Understanding how the particular repo you are working with uses different branches for different purposes is important so you can know where and when to add your code. Different organizations and repos may have different practices so you will need to look at their documentation or ask their developers. For example, one group might just use “master” or “main” as the primary branch and everyone can push/pull code from directly to/from it all the time. In this tutorial, we make use of both a “devel” and a “master” branch. Developers push changes to the “devel” branch when making updates. Only stable versions are pushed to the “master” branch along with a version bump and corresponding new release. For our DevelExample repo, run this command to switch to the “devel” branch if not already there:

git checkout devel

Or you can do this within Rstudio by clicking on Git tab in the top right and selected devel from the drop down box:

⁠

Note: You may also want to create your own separate branch from devel if you are making substantial changes. This can be done with the command git checkout -b <new_branch_name>. See this article for more information on utilizing Git
branches⁠
.

II. Merge/Pull changes from upstream repos

If you just cloned the repo, then chances are that you have the latest version of the code and do not need to worry about syncing with the upstream repo. If you have been working on a package for a while along with other developers, then your local version of the package may be behind the upstream repo in the original organization (”campbio” in this example). It is often a good idea to incorporate changes that other developers have made before starting to add or change code on your local repo as this may help reduce potential merge conflicts later on. Here is the code to fetch the latest code:

git fetch campbio

git merge campbio/devel

Similar functionality can be done with git pull. See this article for more information on Git

fetching/pulling⁠

and comparisons between them. If you have already started making changes to your local repo and then try to merge from an upstream repo, you may already have merge conflicts. These can be resolved with git mergetool or with other text editors. See this article for a brief introduction to

merging⁠

in Git or Google “Git merge conflicts” to find any number of tutorials/examples.

B. Adding code to the package

If you are starting a package from scratch, you can read through other tutorials about how to set up the package structure, including ones from

Hadley Wickham⁠

Fong Chun Chan⁠

. However, this only needs to be done once. So most of the time, you will be adding code to an existing package.

I. Function code

Most of the code in your R package will be enclosed within an R function. In this tutorial, we will add a function to the DevelExample package that calculates the Euclidean distance between two vectors. Below is an example of an R function that calculates this distance and another one that checks for NAs in our vectors. This code can be copied into a new file called “distance.R” in the “R” subdirectory of the package.
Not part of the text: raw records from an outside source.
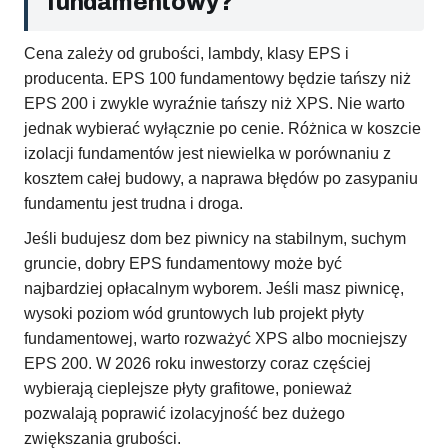
fundamentowy?
Cena zależy od grubości, lambdy, klasy EPS i
producenta. EPS 100 fundamentowy będzie tańszy niż
EPS 200 i zwykle wyraźnie tańszy niż XPS. Nie warto
jednak wybierać wyłącznie po cenie. Różnica w koszcie
izolacji fundamentów jest niewielka w porównaniu z
kosztem całej budowy, a naprawa błędów po zasypaniu
fundamentu jest trudna i droga.
Jeśli budujesz dom bez piwnicy na stabilnym, suchym
gruncie, dobry EPS fundamentowy może być
najbardziej opłacalnym wyborem. Jeśli masz piwnicę,
wysoki poziom wód gruntowych lub projekt płyty
fundamentowej, warto rozważyć XPS albo mocniejszy
EPS 200. W 2026 roku inwestorzy coraz częściej
wybierają cieplejsze płyty grafitowe, ponieważ
pozwalają poprawić izolacyjność bez dużego
zwiększania grubości.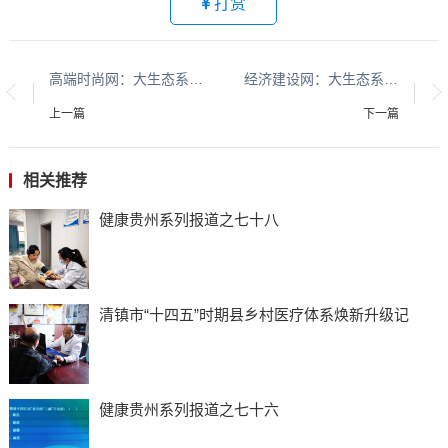
打赏
高端时尚网：大生态系列报道：贵州大生态系列报道之二十五​​​​​​​​​​​​​​​​​​​​​​​​​​​​​​​​​​​​​​​​​​​​​​​​​​​​​​​​​​​​​​​​​​​​​​​​​
经济建设网：大生态系列报道：贵州大生态系列报道之二十五​​​​​​​​​​​​​​​​​​​​​​​​​​​​​​​​​​​​​​​​​​​​​​​​​​​​​​​​​​​​​​​​​​​​​​​​​
上一篇
下一篇
相关推荐
健康贵州系列报道之七十八
清镇市“十四五”时期县乡村医疗体系焕新升级记
健康贵州系列报道之七十六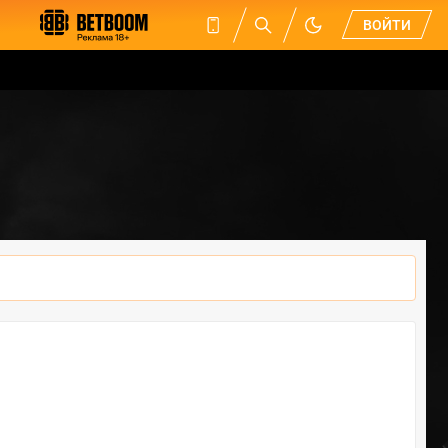
ВОЙТИ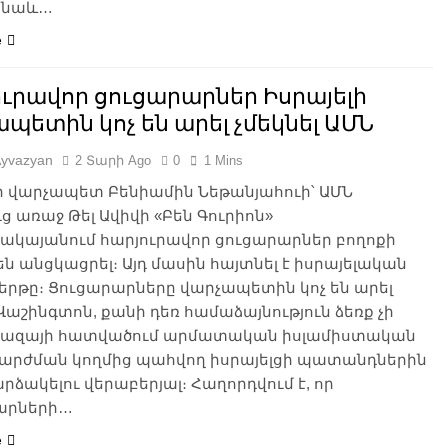
ւ նաև…
e
ւրավոր ցուցարարներ Իսրայելի
պետին կոչ են արել չմեկնել ԱՄՆ
Ayvazyan
2 Տարի Ago
0
1 Mins
լի վարչապետ Բենիամին Նեթանյահուի՝ ԱՄՆ
ւց առաջ Թել Ավիվի «Բեն Գուրիոն»
ակայանում հարյուրավոր ցուցարարներ բողոքի
ն անցկացրել։ Այդ մասին հայտնել է իսրայելական
 թերթը։ Ցուցարարները վարչապետին կոչ են արել
 Վաշինգտոն, քանի դեռ համաձայնություն ձեռք չի
Գազայի հատվածում արմատական ​​իսլամիստական ​​
շարժման կողմից պահվող իսրայելցի պատանդներին
ձակելու վերաբերյալ։ Հաղորդվում է, որ
արների…
e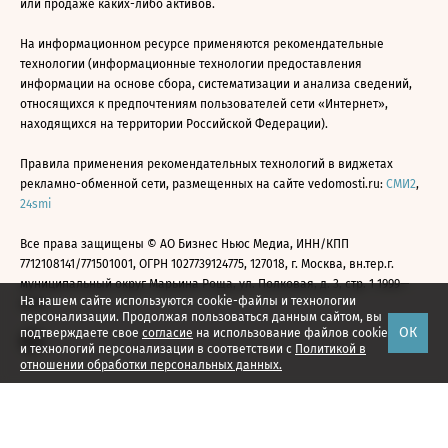
или продаже каких-либо активов.
На информационном ресурсе применяются рекомендательные
технологии (информационные технологии предоставления
информации на основе сбора, систематизации и анализа сведений,
относящихся к предпочтениям пользователей сети «Интернет»,
находящихся на территории Российской Федерации).
Правила применения рекомендательных технологий в виджетах
рекламно-обменной сети, размещенных на сайте vedomosti.ru:
СМИ2
,
24smi
Все права защищены © АО Бизнес Ньюс Медиа, ИНН/КПП
7712108141/771501001, ОГРН 1027739124775, 127018, г. Москва, вн.тер.г.
муниципальный округ Марьина Роща, ул. Полковая, д. 3, стр. 1 1999—
На нашем сайте используются cookie-файлы и технологии
2026
персонализации. Продолжая пользоваться данным сайтом, вы
ОК
подтверждаете свое
согласие
на использование файлов cookie
и технологий персонализации в соответствии с
Политикой в
отношении обработки персональных данных.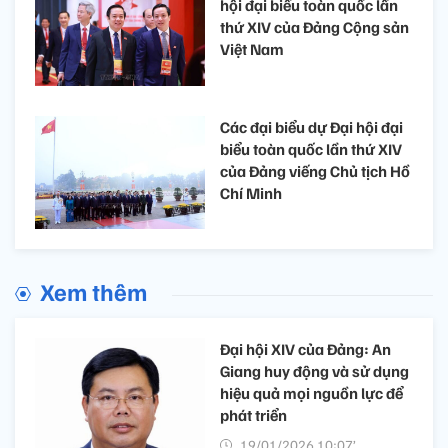
hội đại biểu toàn quốc lần
thứ XIV của Đảng Cộng sản
Việt Nam
Các đại biểu dự Đại hội đại
biểu toàn quốc lần thứ XIV
của Đảng viếng Chủ tịch Hồ
Chí Minh
Xem thêm
Đại hội XIV của Đảng: An
Giang huy động và sử dụng
hiệu quả mọi nguồn lực để
phát triển
19/01/2026 10:07’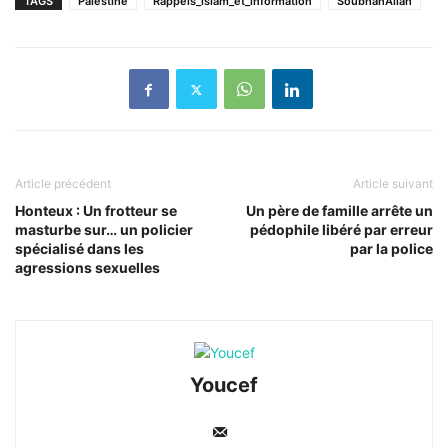
TAGS
Palestine
Rappels_islam_et_information
SoubhanAllah
Article précédent
Article suivant
Honteux : Un frotteur se
Un père de famille arrête un
masturbe sur… un policier
pédophile libéré par erreur
spécialisé dans les
par la police
agressions sexuelles
Youcef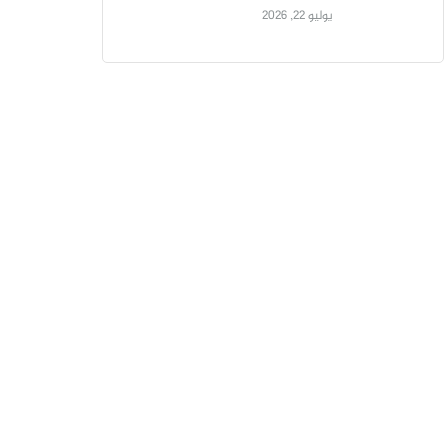
يوليو 22, 2026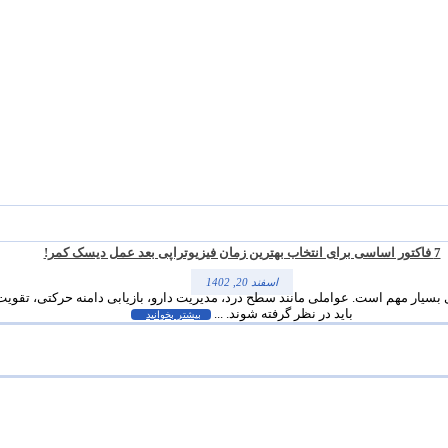
7 فاکتور اساسی برای انتخاب بهترین زمان فیزیوتراپی بعد عمل دیسک کمر!
اسفند 20, 1402
دی بسیار مهم است. عواملی مانند سطح درد، مدیریت دارو، بازیابی دامنه‌ حرکتی، ت
باید در نظر گرفته شوند. ...
بیشتر بخوانید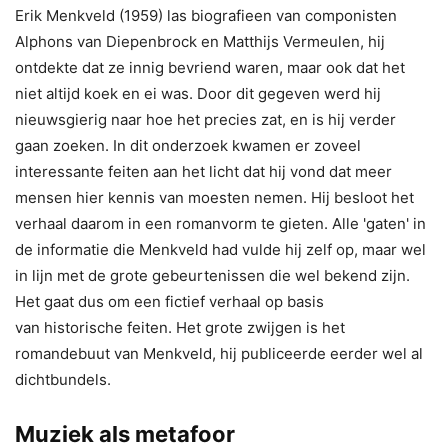
Erik Menkveld (1959) las biografieen van componisten
Alphons van Diepenbrock en Matthijs Vermeulen, hij
ontdekte dat ze innig bevriend waren, maar ook dat het
niet altijd koek en ei was. Door dit gegeven werd hij
nieuwsgierig naar hoe het precies zat, en is hij verder
gaan zoeken. In dit onderzoek kwamen er zoveel
interessante feiten aan het licht dat hij vond dat meer
mensen hier kennis van moesten nemen. Hij besloot het
verhaal daarom in een romanvorm te gieten. Alle 'gaten' in
de informatie die Menkveld had vulde hij zelf op, maar wel
in lijn met de grote gebeurtenissen die wel bekend zijn.
Het gaat dus om een fictief verhaal op basis
van historische feiten. Het grote zwijgen is het
romandebuut van Menkveld, hij publiceerde eerder wel al
dichtbundels.
Muziek als metafoor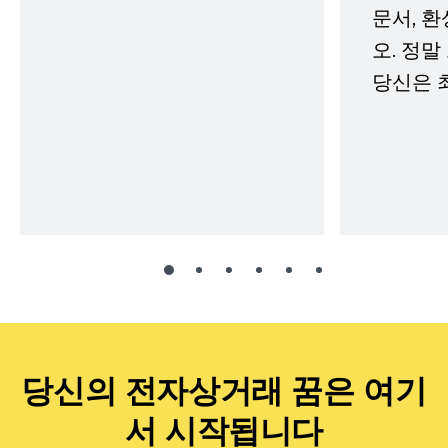
문서, 
오. 정말
당신은 
당신의 전자상거래 꿈은 여기
서 시작됩니다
euclideanDist <- function(a, b, verbose = FALSE) {

if (isTRUE(verbose)) {

message("Calculating distance ...")

}

# Check validity of data

.check_data(a)

.check_data(b)

# Perform calculation

res <- sqrt(sum((a-b)^2))

return(res)

}

.check_data <- function(input) {

if (any(is.na(input))) {

stop("'input' must not contain NAs")

}

To test your function, you can run the command devtools::load_all() which will load the current version of your code into the R environment without actually reinstalling the package. You can also run this by selecting Load All after clicking More under the Build tab in Rstudio:

⁠

In this example, we actually put some of the code inside of a “dot” utility function (i.e. the function starting with a “.”). There are two reasons to split up code for your function into smaller functions. The first reason is if that chunk of code will be used or called in multiple places or from multiple functions across your package. It is generally a bad idea to have redundant code in multiple places as it is harder to maintain when changes to the code will inevitably be needed in the future. The second reason is if your function is long because it contains multiple, complex parts. If your function can be split up into smaller steps with each step coded in its own small function, this will improve the design, maintainability, and readability of the overall function. Note that these functions do not actually have to start with a period, but it is a convention that some groups like to use to help developers distinguish between the functions that they want users to see versus internal functions they use to better organize the code (i.e. exported vs non-exported functions).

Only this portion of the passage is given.